GUILHERME, RAFAEL E "O PRETINHO" (18/11/17~01:00 - 20/11/17~01:40)

Espeterias são a mais nova moda no mercado gastronômico de Belory, infestaram a cidade nos últimos 5 anos. Apareceu há alguns meses uma na esquina da minha casa. Eu sempre passava na porta, e ficava aquela curiosidade de saber como seria o cardápio dali, o atendimento, os preços, a sensação de estar sentado no local...

Sexta à noite. Passei mal o dia INTEIRO com vômito e diarreia, em jejum e de cama, com medo de comer alguma coisa e vomitar logo em seguida. Pensei, "é hoje que eu vou matar a curiosidade e conhecer essa espeteria.

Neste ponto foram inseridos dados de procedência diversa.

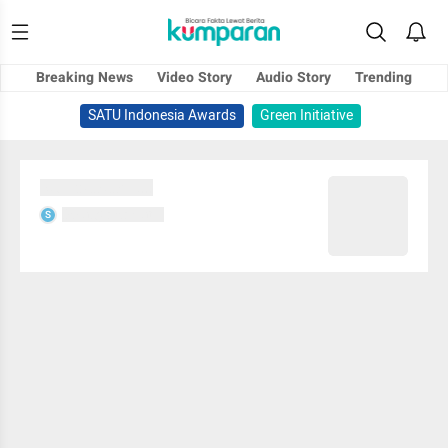
Breaking News
Video Story
Audio Story
Trending
SATU Indonesia Awards
Green Initiative
Sedang memuat...
Sedang memuat...
S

Se tiver que passar mal, que eu bata as botas e MORRA o mais rápido possível". Tomei um sal de fruta pra 'dar um grau' no estômago chiliquento e fui... Atravessei a esquina.

Chegando no local. Estava tocando uma mistura de música sertaneja com caipira. Música caipira, eu sempre gostei. Mas sertanejo, eu sempre gosto de lembrar aos adeptos, "quando Chitãozinho & Xororó surgiram na década de 80 'inaugurando em larga escala' esse estilo, o nome do ritmo era 'brega'. 'Sertanejo', originalmente falando, era o que o Sérgio Reis, o Almir Sater e outros grandes nomes da música brasileira faziam na época. As gravadoras de discos forçaram a barra e passaram a chamar 'brega' de 'sertanejo', e o 'sertanejo original' passou a ser chamado de 'caipira' pra, então, lançarem Leandro & Leonardo e Zezé Di Camargo & Luciano porque seria mais comercialmente viável lançá-los com o nome de 'sertanejo' do que o nome verdadeiro 'brega'. E, desde então, vemos esse troca-troca pelas rádios e bares brasileiros"...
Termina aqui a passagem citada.